Het IJslands is een van de oudste en minst veranderde talen ter wereld. Maar volgens voormalig premier Katrín Jakobsdóttir zou het binnen één generatie kunnen verdwijnen en dat heeft alles te maken met de opmars van kunstmatige intelligentie en de dominantie van het Engels.
Jakobsdóttir, die vorig jaar na zeven jaar als premier aftrad om zich kandidaat te stellen voor het presidentschap, zegt dat haar land “radicale veranderingen” doormaakt. “Steeds meer mensen lezen en spreken Engels en steeds minder lezen in het IJslands”, vertelt ze. “Jonge mensen worden aan alle kanten omringd door Engels, op sociale media, in films, in games.

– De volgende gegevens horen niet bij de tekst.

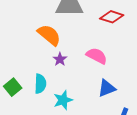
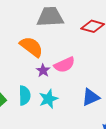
pink semicircle: (97, 56) -> (64, 65), moved, turned 130
cyan star: (63, 100) -> (48, 99), moved

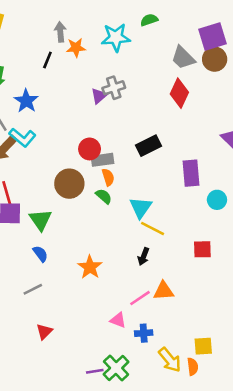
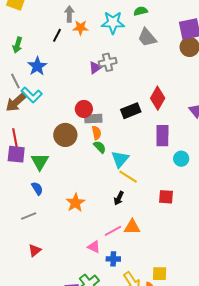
gray trapezoid: (183, 58) -> (147, 38), moved
red diamond: (179, 93) -> (158, 98), moved
green semicircle: (104, 196) -> (100, 147), moved

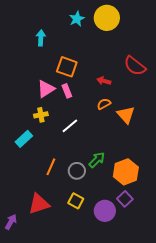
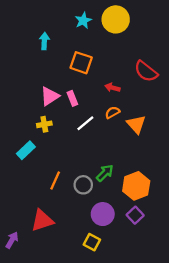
orange square: (67, 67) -> (81, 63), moved
white line: (70, 126) -> (85, 123), moved
yellow square: (76, 201) -> (92, 242), moved
purple circle: (105, 211) -> (103, 214), moved

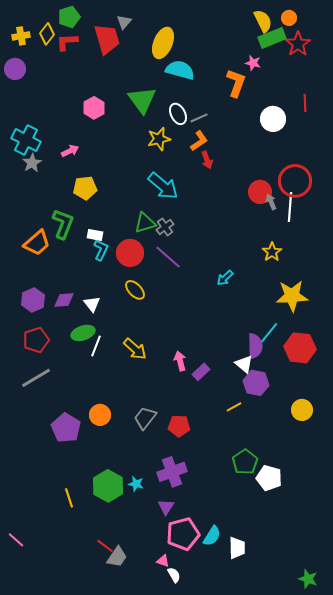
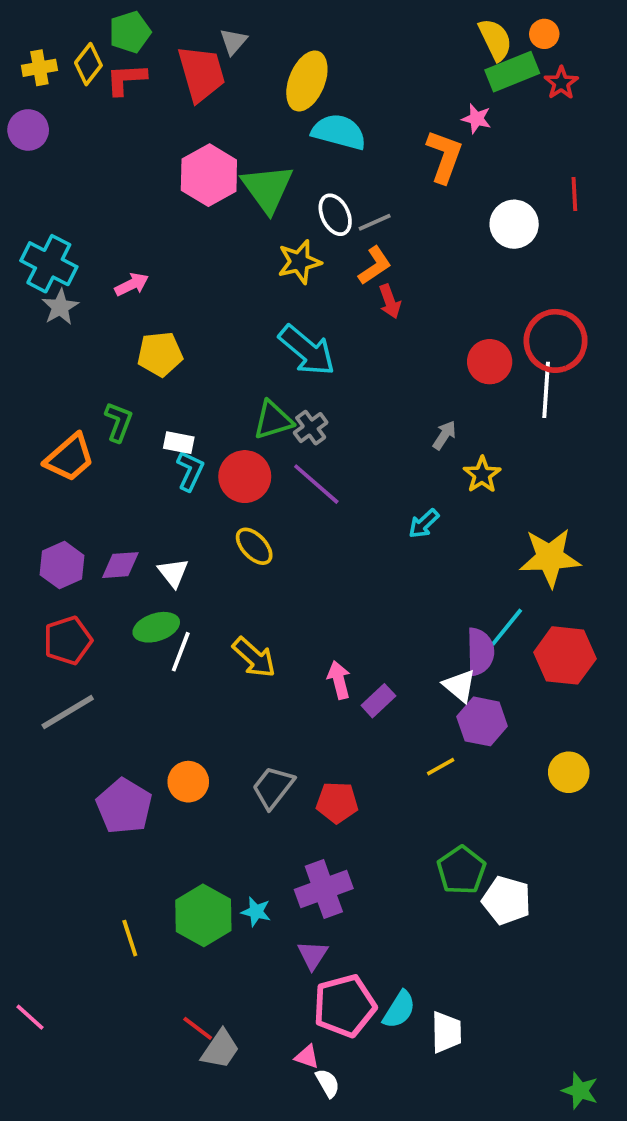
red star: (298, 44) -> (561, 83), size x0.7
pink hexagon: (94, 108) -> (209, 175), moved, size x1.4
gray arrow: (271, 202) -> (444, 435), moved, turned 56
green L-shape: (63, 224) -> (119, 422), size x0.7
yellow star: (272, 252) -> (482, 475), moved

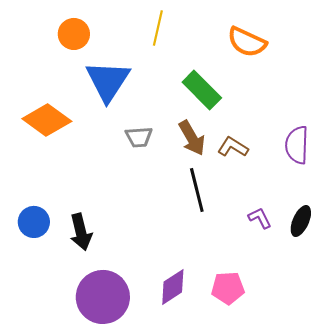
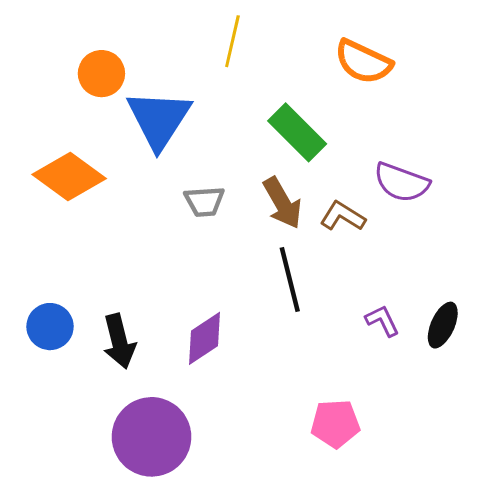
orange circle: (74, 34) -> (101, 74), moved
purple semicircle: (297, 145) -> (402, 182), moved, turned -72
purple diamond: (173, 287) -> (204, 338), moved

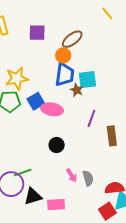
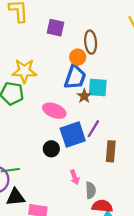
brown ellipse: (72, 39) -> (91, 42), turned -70
blue square: (36, 101) -> (73, 134), moved, size x1.4
pink arrow: (72, 175) -> (75, 177), moved
gray semicircle: (88, 178) -> (91, 190), moved

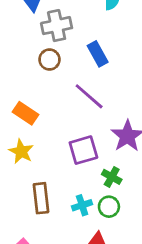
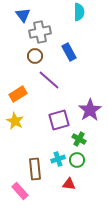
purple line: (89, 96) -> (49, 80), moved
orange rectangle: (25, 113) -> (18, 94), turned -66
brown rectangle: (41, 198) -> (35, 169), moved

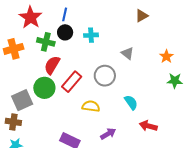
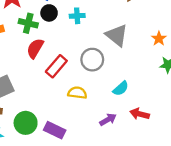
gray triangle: (127, 53) -> (117, 35), size x1.6
green circle: (44, 88) -> (26, 123), moved
cyan semicircle: (131, 102) -> (121, 89), turned 84
purple arrow: (108, 134) -> (108, 120), moved

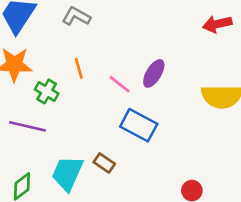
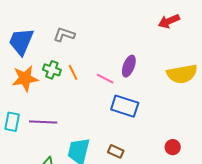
green cross: (47, 91) -> (52, 70), moved
brown rectangle: (104, 163) -> (116, 151), moved

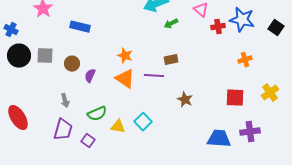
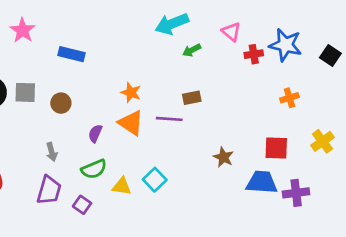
purple semicircle: (90, 76) -> (95, 133), moved
brown star: (185, 100) -> (223, 157), moved
blue trapezoid: (219, 139) -> (262, 182), moved

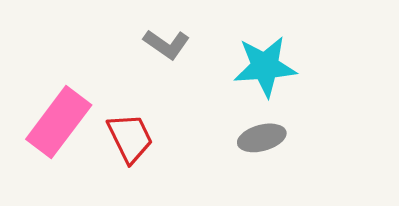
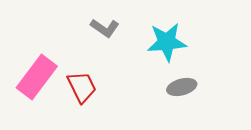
gray ellipse: (262, 138) -> (182, 87), moved

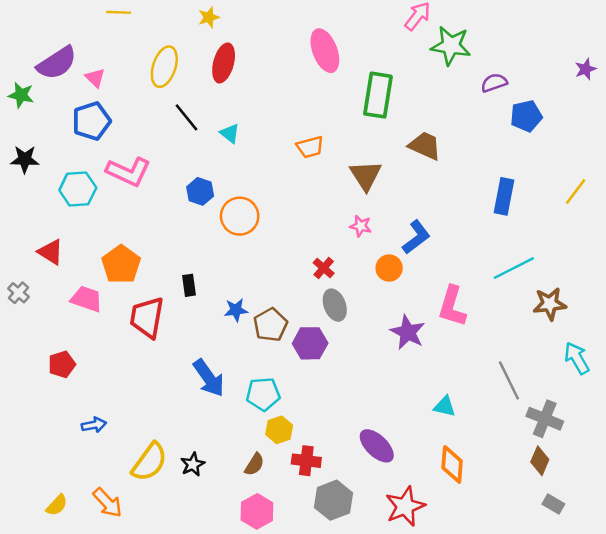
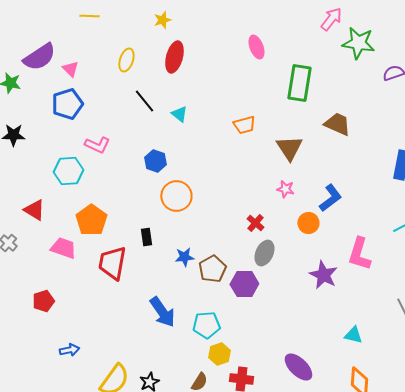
pink ellipse: (325, 51) -> (256, 47), size x0.7
yellow ellipse: (164, 67) -> (126, 60), size x0.7
pink L-shape: (128, 172) -> (97, 145), size x0.7
cyan hexagon: (78, 189) -> (68, 171), moved
orange circle: (240, 216) -> (176, 196), moved
gray ellipse: (335, 305) -> (264, 253), turned 45

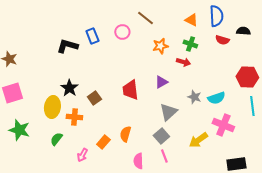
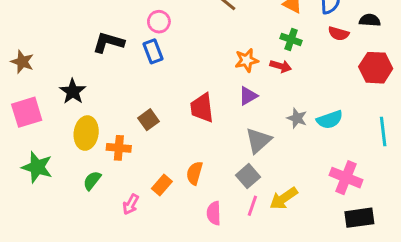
pink circle: (122, 32) -> (159, 22), moved
blue rectangle: (92, 36) -> (153, 51), moved
orange star: (160, 46) -> (247, 60), moved
red hexagon: (247, 77) -> (376, 68), moved
black star: (69, 88) -> (73, 91), moved
pink cross: (223, 125) -> (346, 178), moved
yellow arrow: (198, 140) -> (284, 198), moved
pink line: (164, 156) -> (252, 206), turned 40

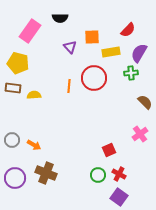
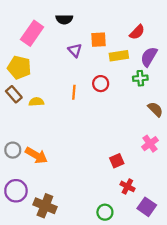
red circle: (94, 78) -> (101, 84), size x0.6
brown rectangle: (13, 88) -> (14, 94), turned 42
orange arrow: (34, 145) -> (36, 155), size x1.5
brown cross: (46, 173) -> (45, 206), moved
green circle: (98, 175) -> (105, 212), moved
purple square: (119, 197) -> (147, 207), moved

Dat verandert hoe ze denken en praten.”
Met slechts 350.000 sprekers is het IJslands kwetsbaar. “Een taal die verdwijnt, neemt ook een hele manier van denken en voelen met zich mee”, zegt Jakobsdóttir. “We dragen een enorme verantwoordelijkheid om dit te bewaren en eerlijk gezegd doen we daar nu te weinig aan.”
De gevaren van AI
Tijdens haar premierschap zette ze stappen om AI bruikbaarder te maken in het IJslands, onder meer via een samenwerking met het Amerikaanse bedrijf Anthropic, dat honderden IJslandse leraren toegang geeft tot AI-tools in hun eigen taal. Toch ziet ze grote risico’s.
“We zagen al vroeg de gevaren van AI”, zegt ze. “Als we onze boeken en teksten niet gebruiken om deze systemen te trainen, verdwijnt onze taal simpelweg uit de digitale wereld.”

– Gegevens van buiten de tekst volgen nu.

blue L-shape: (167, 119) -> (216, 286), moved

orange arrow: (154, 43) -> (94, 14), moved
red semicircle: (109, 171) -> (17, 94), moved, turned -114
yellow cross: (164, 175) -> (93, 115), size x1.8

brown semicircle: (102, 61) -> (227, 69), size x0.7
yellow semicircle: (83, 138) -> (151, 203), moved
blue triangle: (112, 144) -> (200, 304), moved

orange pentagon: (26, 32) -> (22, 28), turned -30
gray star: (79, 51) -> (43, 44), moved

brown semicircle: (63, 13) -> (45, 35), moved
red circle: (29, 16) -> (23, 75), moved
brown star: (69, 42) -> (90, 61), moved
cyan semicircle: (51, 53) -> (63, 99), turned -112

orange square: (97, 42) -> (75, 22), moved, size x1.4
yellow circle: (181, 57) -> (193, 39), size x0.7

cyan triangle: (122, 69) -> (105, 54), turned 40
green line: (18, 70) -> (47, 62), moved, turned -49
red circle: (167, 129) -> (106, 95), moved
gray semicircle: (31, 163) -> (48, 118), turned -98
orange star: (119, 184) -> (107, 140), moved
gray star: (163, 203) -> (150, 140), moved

Haar zorgen worden gedeeld door schrijver Ragnar Jónasson, met wie ze samen thrillers schrijft. Hun tweede boek, Fáskrúðsfjörður, speelt zich af in een klein vissersdorp in 1989 en staat inmiddels bovenaan de IJslandse bestsellerlijst. Maar Jónasson is somber over de toekomst: “We zijn misschien maar één generatie verwijderd van het verliezen van onze taal.”
Toch gelooft Jakobsdóttir dat verandering mogelijk is. Ze herinnert aan de periode dat IJsland onder Deens bestuur stond, toen het Deens de taal dreigde te verdringen, iets wat uiteindelijk werd voorkomen door een krachtige taalbeweging.
“Misschien hebben we opnieuw zo’n beweging nodig”, zegt ze. “We moeten weer gaan praten over waarom we onze taal wíllen behouden. De toekomst van een natie hangt af van hoe ze met haar taal omgaat, want taal bepaalt hoe we denken.”